New Books, Startling Developments

I’ve been asked hundreds of times since starting the Rosenberg Fund for Children in 1990 about books I would recommend to people who want to learn more about the Rosenberg Case. Recently I’ve lamented that no thorough analysis of the entire case that I respected had been published since Walter and Miriam Schneir’s last revision of Invitation to an Inquest in 1984, and that book became obsolete with the publication of the Venona Transcriptions in 1995.

But the drought has ended. Three excellent new books will be published in 2010! Two of them focus on my parents’ case and a third is tangentially related to it.

In fact the first, Emily and David Alman’s, Exoneration, The Rosenberg-Sobell Case in the 21st Century, is now out. The book’s authors founded the National Committee to Secure Justice in the Rosenberg Case. As I wrote here in May, this book is unique in that it tells the inside story of a very successful organizing effort, and explores the issue of anti-Semitism in my parents’ case in greater depth than any previous book.

Exoneration's central thesis is that the government pulled a “bait and switch” which transformed some of the defendants’ work in 1945 to provide military industrial information to the Soviet Union when it was our ally, into a treasonous spy ring that gave the “secret of the Atomic Bomb” to our arch enemy at the height of the cold war. This book is a “must read” for anyone interested in the case. I urge you to order it through your local independent bookstore or directly from the publisher: www.greenelmspress.com.

The second book, Final Verdict: What Really Happened in the Rosenberg Case, by Walter Schneir, edited with a preface and afterword by Miriam Schneir, will be released by Melville House on September 14th. This posthumously published work (Walter died in April, 2009) presents Walter Schneir’s final meticulous research into my parents’ case.

For decades investigators have revealed how my parents were framed, but no one has presented such a persuasive argument for what actually happened.
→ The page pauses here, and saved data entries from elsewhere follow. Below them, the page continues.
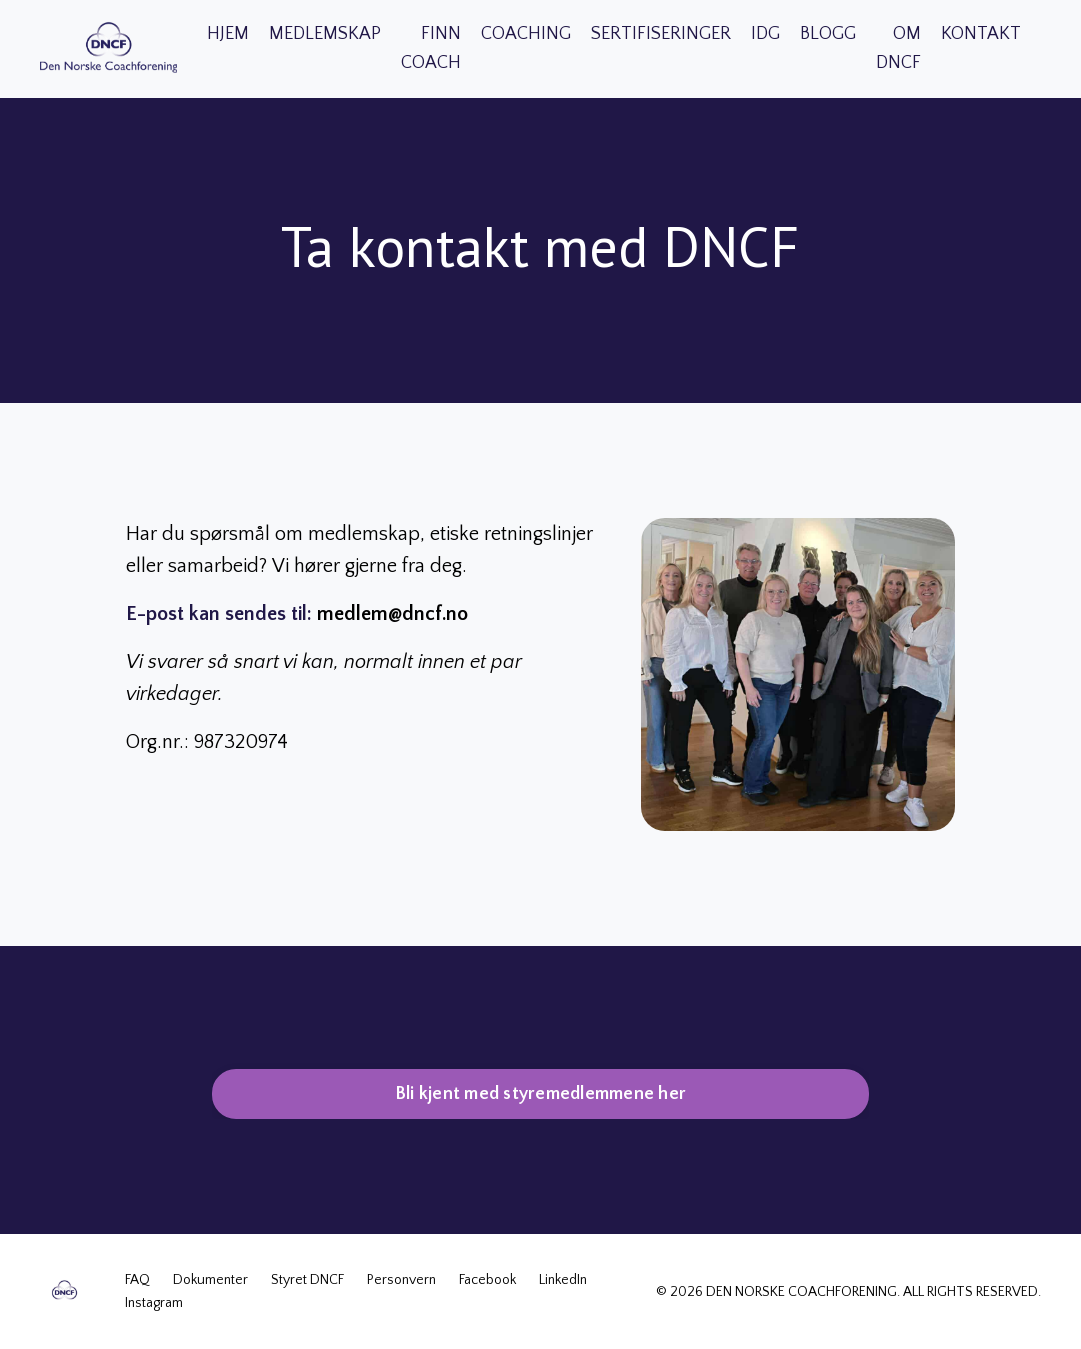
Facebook (487, 1280)
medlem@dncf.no (392, 614)
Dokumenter (210, 1280)
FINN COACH (431, 48)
Walter Schneir has unraveled one of the 20th century’s greatest mysteries, and reaches startling conclusions that I am not yet at liberty to reveal. I will be introducing Miriam Schneir when she discusses this new work on Tuesday, October 5th, at the Odyssey Bookshop in South Hadley, MA.  I urge you to place an advance order with the Odyssey Bookshop today.

The final book of the year, Phantom Spies, Phantom Justice, published by Bunin & Bannigan, is by Miriam Moskowitz. It is a memoir of her experiences as a co-defendant in the Brothman case, often referred to as the dress rehearsal for my parents’ case.

Miriam was convicted of obstructing justice and sentenced to two years in prison. While awaiting trial she was housed at the women’s house of detention along with my mother. Her trial featured a cast similar to my parents’ trial including judge Irving R. Kaufman, prosecutors Irving Saypol and Roy Cohen, and prosecution witnesses Harry Gold and Elizabeth Bentley.

With great insight Miriam reveals how Judge Kaufman honed his skills, acting as a second prosecutor, to ensure that the jury would return a guilty verdict. Her powerful personal story provides essential background for understanding what it was like to be caught in the crosshairs of the agents of repression during the McCarthy period. Look for this book forthcoming in October.